A: The Word of God, which is contained in the scriptures of the Old and New Testaments, is the only rule to direct us how we may glorify and enjoy him.
2 Tim 3:16. ‘All Scripture is given by inspiration of God,’By Scripture is understood the sacred Book of God. It is given by divine inspiration; that is, the Scripture is not the contrivance of man’s brain, but is divine in its origin. The image of Diana was had in veneration by the Ephesians, because they supposed it fell from Jupiter. Acts 19:95. The holy Scripture is to be highly reverenced and esteemed, because we are sure it came from heaven. 2 Pet 1:11. The two Testaments are the two lips by which God has spoken to us.

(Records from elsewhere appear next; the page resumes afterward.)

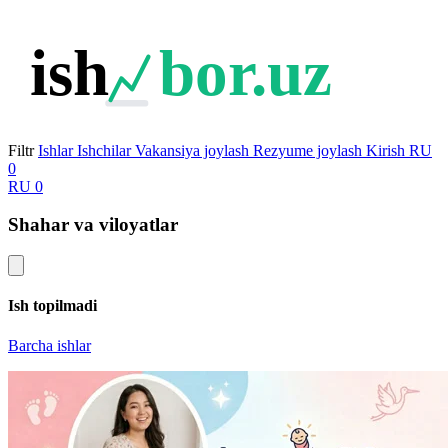
ish
bor.uz
Filtr
Ishlar
Ishchilar
Vakansiya joylash
Rezyume joylash
Kirish
RU
0
RU
0
Shahar va viloyatlar
Ish topilmadi
Barcha ishlar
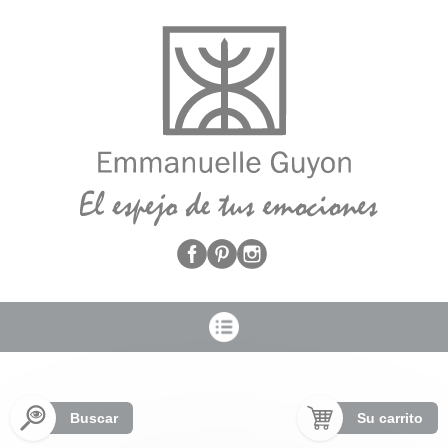
Panel de gestión de cookies
Buscar
Su carrito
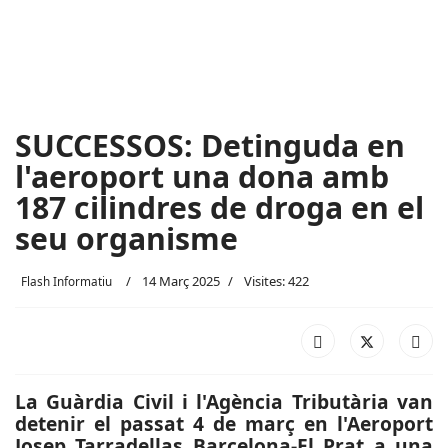
SUCCESSOS: Detinguda en
l'aeroport una dona amb
187 cilindres de droga en el
seu organisme
14 Març 2025
Visites: 422
Flash Informatiu
La Guàrdia Civil i l'Agència Tributària van
detenir el passat 4 de març en l'Aeroport
Josep Tarradellas Barcelona-El Prat a una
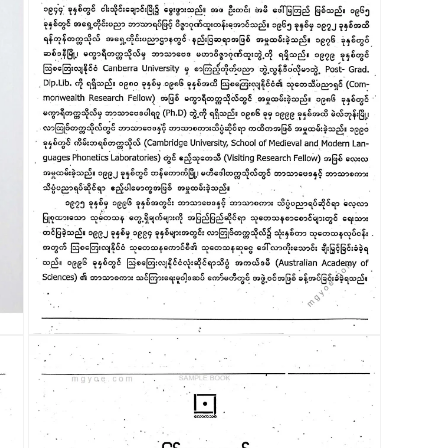
modal
တွင်
မီ
ဒီ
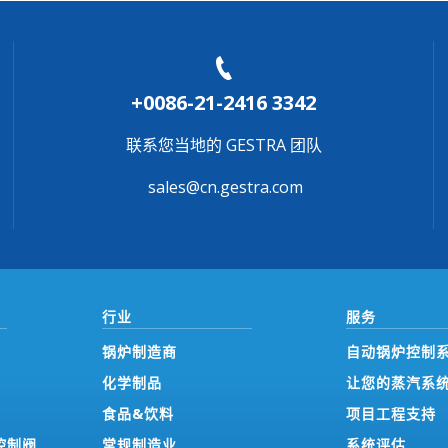
+0086-21-2416 3342
联系您当地的 GESTRA 团队
sales@cn.gestra.com
行业
服务
锅炉制造商
自动锅炉控制
化学制品
让您的蒸汽系
食品&饮料
项目工程支持
控制阀
常规制造业
系统评估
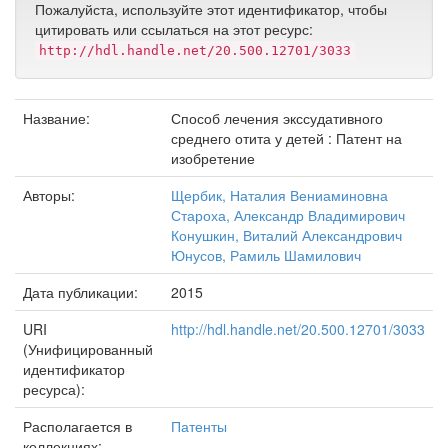
Пожалуйста, используйте этот идентификатор, чтобы
цитировать или ссылаться на этот ресурс:
http://hdl.handle.net/20.500.12701/3033
Название:
Способ лечения экссудативного
среднего отита у детей : Патент на
изобретение
Авторы:
Щербик, Наталия Вениаминовна
Староха, Александр Владимирович
Конушкин, Виталий Александрович
Юнусов, Рамиль Шамилович
Дата публикации:
2015
URI
http://hdl.handle.net/20.500.12701/3033
(Унифицированный
идентификатор
ресурса):
Располагается в
Патенты
коллекциях:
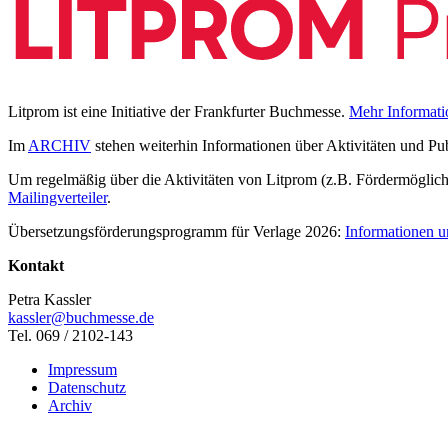
Litprom ist eine Initiative der Frankfurter Buchmesse.
Mehr Informati
Im
ARCHIV
stehen weiterhin Informationen über Aktivitäten und Pu
Um regelmäßig über die Aktivitäten von Litprom (z.B. Fördermöglichk
Mailingverteiler
.
Übersetzungsförderungsprogramm für Verlage 2026:
Informationen u
Kontakt
Petra Kassler
kassler@buchmesse.de
Tel. 069 / 2102-143
Impressum
Datenschutz
Archiv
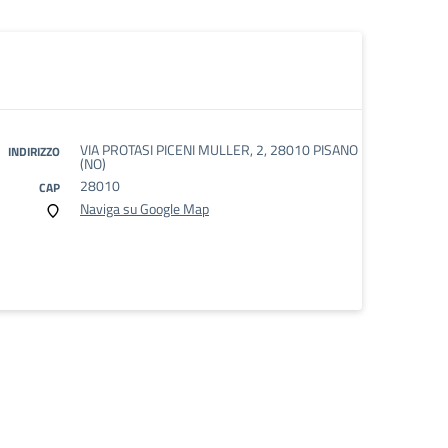
VIA PROTASI PICENI MULLER, 2, 28010 PISANO
INDIRIZZO
(NO)
28010
CAP
Naviga su Google Map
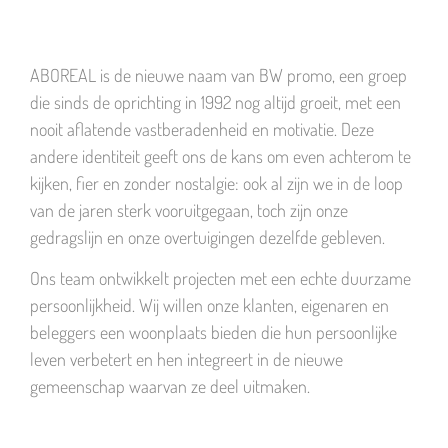
ABOREAL is de nieuwe naam van BW promo, een groep
die sinds de oprichting in 1992 nog altijd groeit, met een
nooit aflatende vastberadenheid en motivatie. Deze
andere identiteit geeft ons de kans om even achterom te
kijken, fier en zonder nostalgie: ook al zijn we in de loop
van de jaren sterk vooruitgegaan, toch zijn onze
gedragslijn en onze overtuigingen dezelfde gebleven.
Ons team ontwikkelt projecten met een echte duurzame
persoonlijkheid. Wij willen onze klanten, eigenaren en
beleggers een woonplaats bieden die hun persoonlijke
leven verbetert en hen integreert in de nieuwe
gemeenschap waarvan ze deel uitmaken.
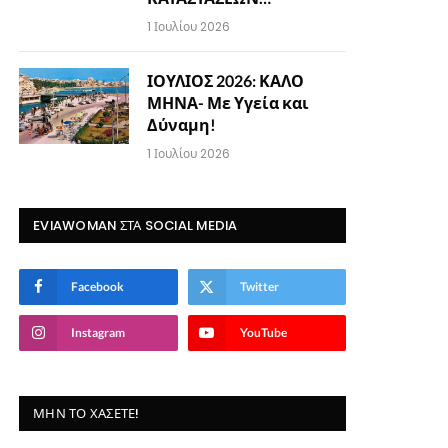
1 Ιουλίου 2026
ΙΟΥΛΙΟΣ 2026: ΚΑΛΟ
ΜΗΝΑ- Με Υγεία και
Δύναμη!
1 Ιουλίου 2026
EVIAWOMAN ΣΤΑ SOCIAL MEDIA
Facebook
Twitter
Instagram
YouTube
ΜΗΝ ΤΟ ΧΆΣΕΤΕ!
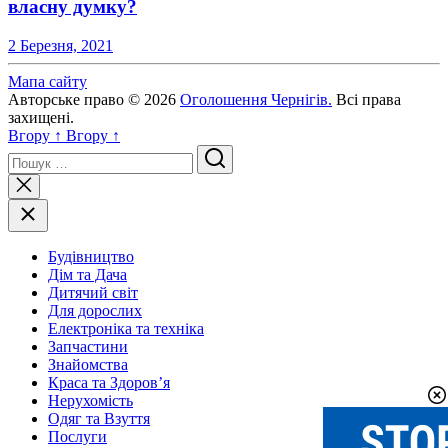
власну думку?
2 Березня, 2021
Мапа сайту
Авторське право © 2026
Оголошення Чернігів.
Всі права
захищені.
Вгору
↑
Вгору
↑
Пошук
Будівництво
Дім та Дача
Дитячий світ
Для дорослих
Електроніка та техніка
Запчастини
Знайомства
Краса та Здоров’я
Нерухомість
Одяг та Взуття
Послуги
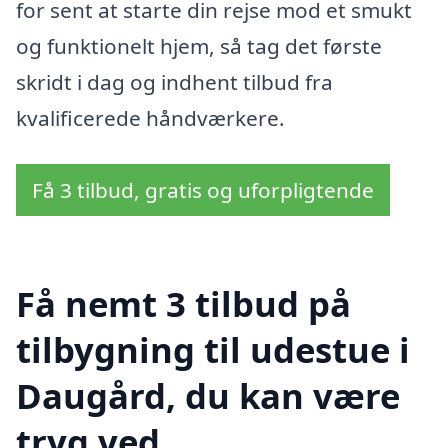
for sent at starte din rejse mod et smukt
og funktionelt hjem, så tag det første
skridt i dag og indhent tilbud fra
kvalificerede håndværkere.
Få 3 tilbud, gratis og uforpligtende
Få nemt 3 tilbud på
tilbygning til udestue i
Daugård, du kan være
tryg ved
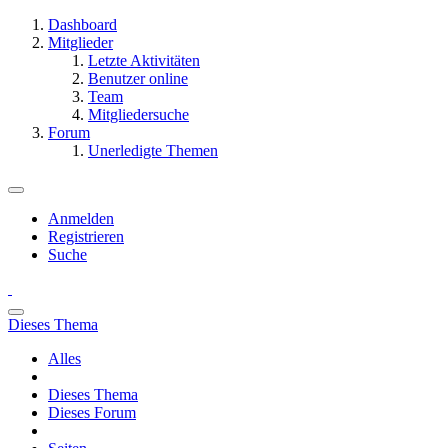
Dashboard
Mitglieder
Letzte Aktivitäten
Benutzer online
Team
Mitgliedersuche
Forum
Unerledigte Themen
Anmelden
Registrieren
Suche
Dieses Thema
Alles
Dieses Thema
Dieses Forum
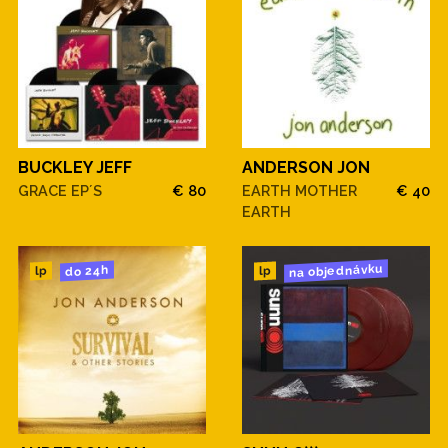
BUCKLEY JEFF
ANDERSON JON
GRACE EP´S
€ 80
EARTH MOTHER
€ 40
EARTH
na objednávku
do 24h
lp
lp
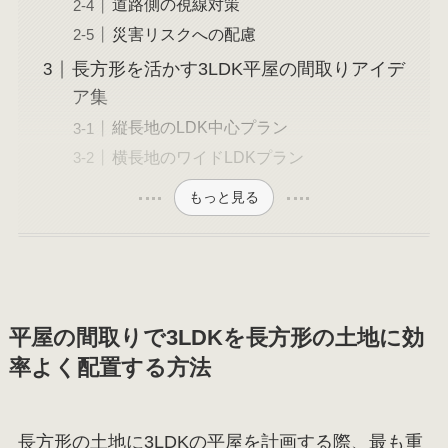
道路側の視線対策
災害リスクへの配慮
長方形を活かす3LDK平屋の間取りアイデ
ア集
縦長地のLDK中心プラン
横長地のワイドLDKプラン
もっと見る
平屋の間取りで3LDKを長方形の土地に効
率よく配置する方法
長方形の土地に3LDKの平屋を計画する際、最も重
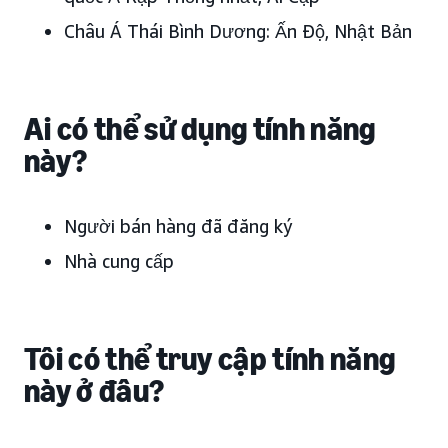
Châu Á Thái Bình Dương:
Ấn Độ, Nhật Bản
Ai có thể sử dụng tính năng
này?
Người bán hàng đã đăng ký
Nhà cung cấp
Tôi có thể truy cập tính năng
này ở đâu?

How does it appear that the Scriptures have a Jus Divinum, a divine authority stamped upon them?
Because the Old and New Testament are the foundation of all religion. If their divinity cannot be proved, the foundation on which we build our faith is gone. I shall therefore endeavour to prove this great truth, that the Scriptures are the very word of God. I wonder whence the Scriptures should come, if not from God. Bad men could not be the authors of it. Would their minds be employed in inditing such holy lines? Would they declare so fiercely against sin? Good men could not be the authors of it. Could they write in such a strain? or could it stand with their grace to counterfeit God’s name, and put, Thus saith the Lord, to a book of their own devising? Nor could any angel in heaven be the author of it, because the angels pry and search into the abyss of gospel mysteries, I Pet 1:12, which implies their nescience of some parts of Scripture; and sure they cannot be the authors of that book which they themselves do not fully understand. Besides, what angel in heaven durst be so arrogant as to personate God and, say, ‘I create,’ Isa 65:17, and, ‘I the Lord have said it,? Numb 14:45. So that it is evident, the pedigree of Scripture is sacred, and it could come from none but God himself.
Not to speak of the harmonious consent of all the parts of Scripture, there are seven cogent arguments which may evince it to be the Word of God.
 Its antiquity. It is of ancient standing. The grey hairs of Scripture make it venerable. No human histories extant reach further than Noah’s flood: but the holy Scripture relates matters of fact that have been from the beginning of the world; it writes of things before time. That is a sure rule of Tertullian, ‘That which is of the greatest antiquity, id verum quod primum, is to be received as most sacred and authentic.’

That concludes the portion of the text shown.